Félix Tshisekedi : « Si on ne peut pas terminer cette guerre, malheureusement on pourra pas organiser les élections en 2028 »

Félix Tshisekedi
Félix Tshisekedi

Le Président Félix Tshisekedi, qui a animé une conférence de presse ce mercredi 6 mai devant des journalistes à Kinshasa, s’est clairement exprimé sur les prochaines élections générales, qui doivent se tenir en 2028 selon le calendrier de la CENI, et conformément à la Constitution. Mais à une seule condition : «si on termine la guerre».

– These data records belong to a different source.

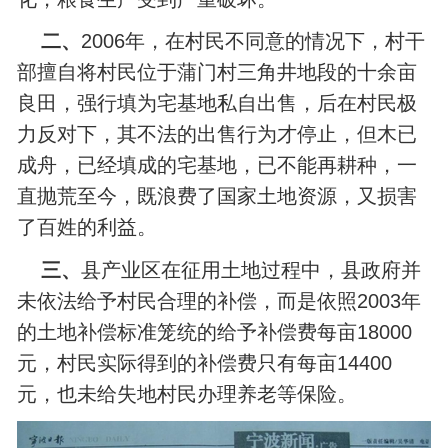
二、
2006年，在村民不同意的情况下，村干
部擅自将村民位于蒲门村三角井地段的十余亩
良田，强行填为宅基地私自出售，后在村民极
力反对下，其不法的出售行为才停止，但木已
成舟，已经填成的宅基地，已不能再耕种，一
直抛荒至今，既浪费了国家土地资源，又损害
了百姓的利益。
三、
县产业区在征用土地过程中，县政府并
未依法给予村民合理的补偿，而是依照2003年
的土地补偿标准笼统的给予补偿费每亩18000
元，村民实际得到的补偿费只有每亩14400
元，也未给失地村民办理养老等保险。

Le chef de l’État congolais espère bien terminer, «le plus rapidement possible», la guerre qui déchire l’Est de la RDC, et organiser les élections de 2028, dont il a aussi affirmé la disposition des ressources. Sans se voiler la face, Tshisekedi a écarté la possibilité de la tenue des prochains scrutins électoraux, si la situation sécuritaire demeure inchangée. 

« Cette guerre, nous voulons la terminer le plus rapidement possible. Si on ne peut pas terminer la guerre, malheureusement on ne pourra pas organiser les élections en 2028. Mais ce ne sera pas parce que j’ai refusé de les organiser, parce que les ressources sont là, on peut le faire. On ne peut pas les organiser sans les Nord et Sud-Kivu», s’explique Félix Tshisekedi. 

Et de renchérir : 

« Regarder en Ukraine, ça fait deux ans qu’il y aurait dû avoir des élections, mais le monde entier a compris que Monsieur Zelensky ne pouvait pas les organiser. Comment il va les organiser en ayant un couteau sur la gorge».

Sans ambages, Félix Tshisekedi a avoué que ses intentions sont loin d'être celles de s'accrocher au pouvoir, mais plutôt, dit-il, de servir la RDC « avec toute mon énergie jusqu'au moment je passerai la main ».

« Tant que cette guerre continuera, pour moi le combat continu », a conclu le chef de l'État 

La Commission électorale nationale indépendante (CENI)  de son côté avait ouvertement exprimé sa volonté de respecter son calendrier en organisant les joutes électorales, à condition que le gouvernement joue pleinement son rôle. 

« Ça fait aujourd'hui un an et 25 jours, nous pensons que la vision reste la même pour l'Organisation de ces élections bien que certains délais sont déjà largement dépassés mais nous pensons que la République fera un effort, comme la CENI est appelée à respecter le délai constitutionnel pour l'Organisation de ces élections », déclarait Didi Manara, deuxième vice-président de la CENI, lors d’une conférence à Kinshasa, fin avril. 

Si les organisations de la société civile pressent la CENI à respecter son calendrier et sa feuille de route 2025-2029, d’une part, les opposants, d’autre part, attendent impatiemment la tenue des élections, auxquelles l’actuel président ne devra pas être candidat, car 2028 représente pour lui la fin de son second et deuxième mandat, d'après la Constitution.